Let me put it another way: for decades, the West has acted as if it holds exclusive rights to serious subjects—like cancer, COVID, or AIDS research—while telling us, "If you know of any local herbs that cure snake bites, feel free to share." Even then, you know they'll later take that copyright also and claim it as their own discovery. That mindset persists across all fields, including art.

This exhibition also features my Art History Map—a conceptual work that offers a more universal perspective on art history. It includes all major Western names but refuses to omit the rest of the world, unlike traditional Western-dominated timelines. Many visitors have been drawn to the map's sweeping and inclusive vision. It challenges the oversimplified, auction-price-certified narratives that dominate most museum programming, where each decade is presented as the triumph of a narrow Western elite.

In short, there's still no true "Olympics of the arts." It's like staging a global race, but only allowing Western runners to wear proper shoes, have water, and rest, while everyone else is forced to compete with a bowling ball chained to their leg and no nourishment for 48 hours! Yet the Western establishment still insists this is a fair game.

How can we talk about fairness when so many artists around the world can’t even obtain visas to travel to the centers of the global art world? Just recently in Turkey, two young sopranos who had qualified for the semifinals the prestigious Tullio Serafin İnternational Opera competition in Italy; they were denied visas by the Italian Consulate in Istanbul. They couldn't compete. They lost their opportunity. And of course, Italy doesn't care, the world doesn't even know!

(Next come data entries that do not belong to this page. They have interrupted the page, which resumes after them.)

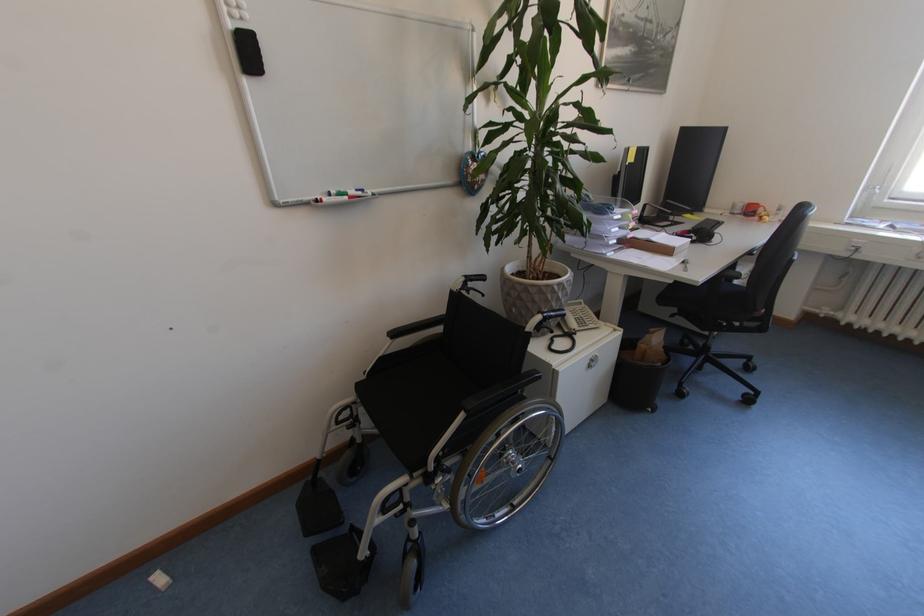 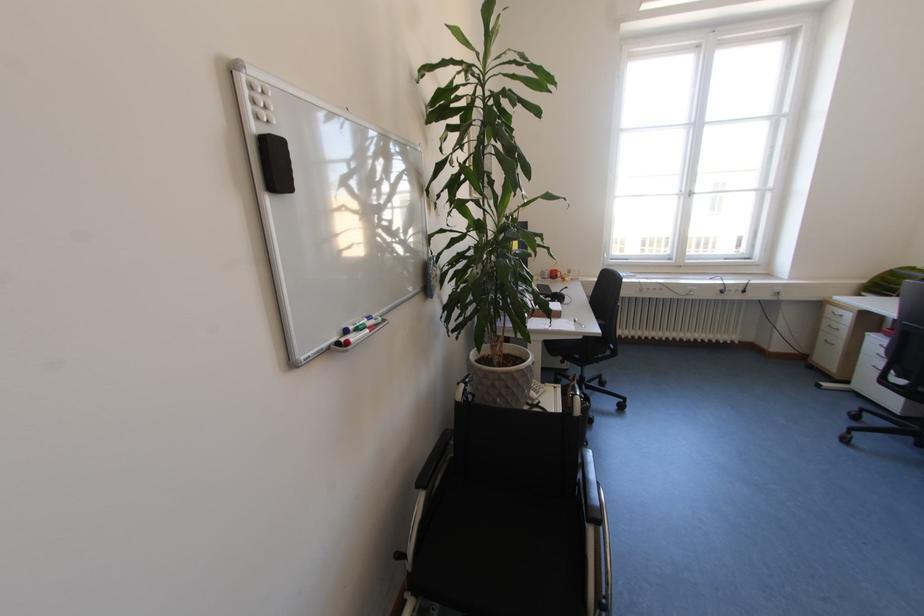 Question: Based on the continuous images, in which direction is the camera rotating? Reply with the corresponding letter.

Choices:
 (A) Left
 (B) Right
 (C) Up
 (D) Down

Answer: (B) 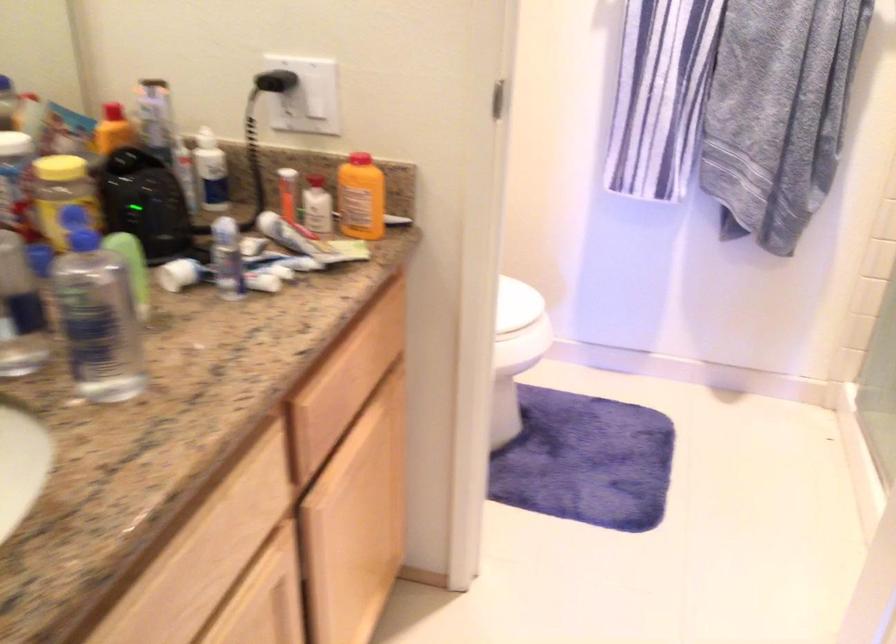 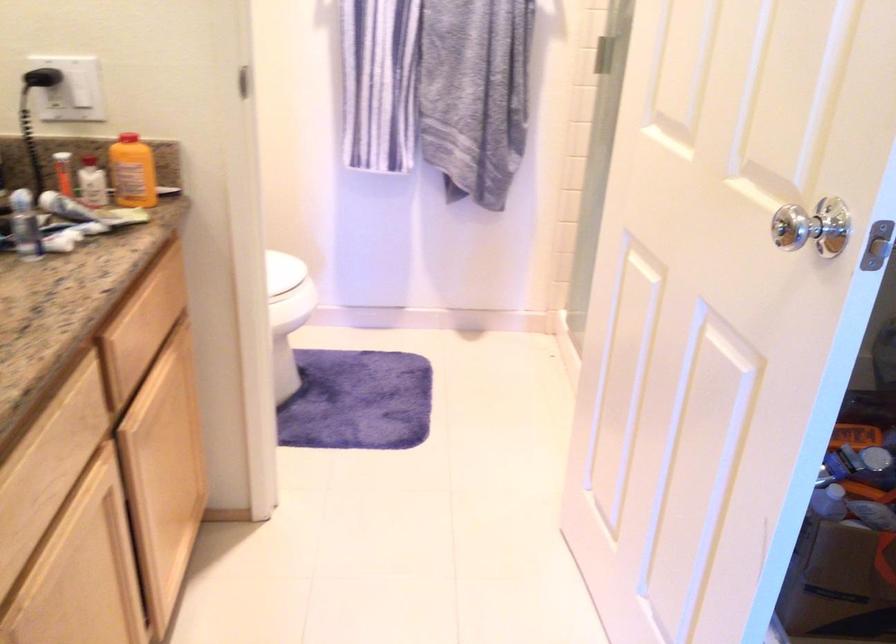 In the second image, find the point that corresponds to the point at 305,97 in the first image.

(76, 88) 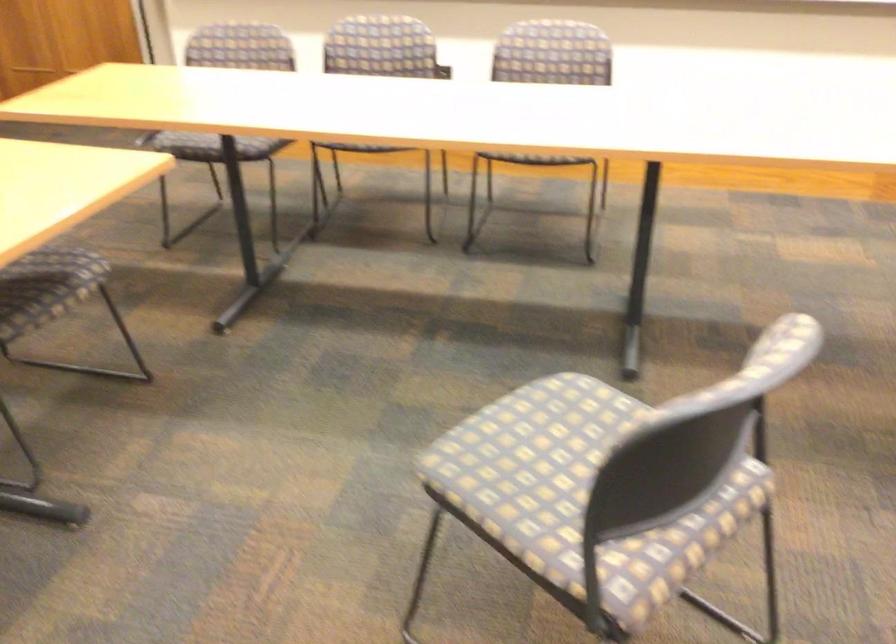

All of this—these decades of asymmetry and struggle—is part of why I launched World Art Day in 2011. During my presidency of the International Association of Art (IAA), I succeeded in having UNESCO officially recognize April 15—the birthday of Leonardo da Vinci—as World Art Day in 2019. And just as we envisioned, no permission is needed from anyone to celebrate it. People around the globe—artists in Pakistan, Sweden, Mexico, Korea, Türkiye, and beyond—honor the day through exhibitions, performances, speeches, or simply sharing online. The logo we created in 2012 is free to use. On that day, everybody feels equal and happy about the arts in general… Unlike the other days.

This is one of the contributions I'm most proud of in my career.

No, I'm not naïve. One of my paintings from 1984 reads: "This will be a very long fight"—we may win in 50 or even 100 years. But that fight is still worth it. And I'm still here, continuing it.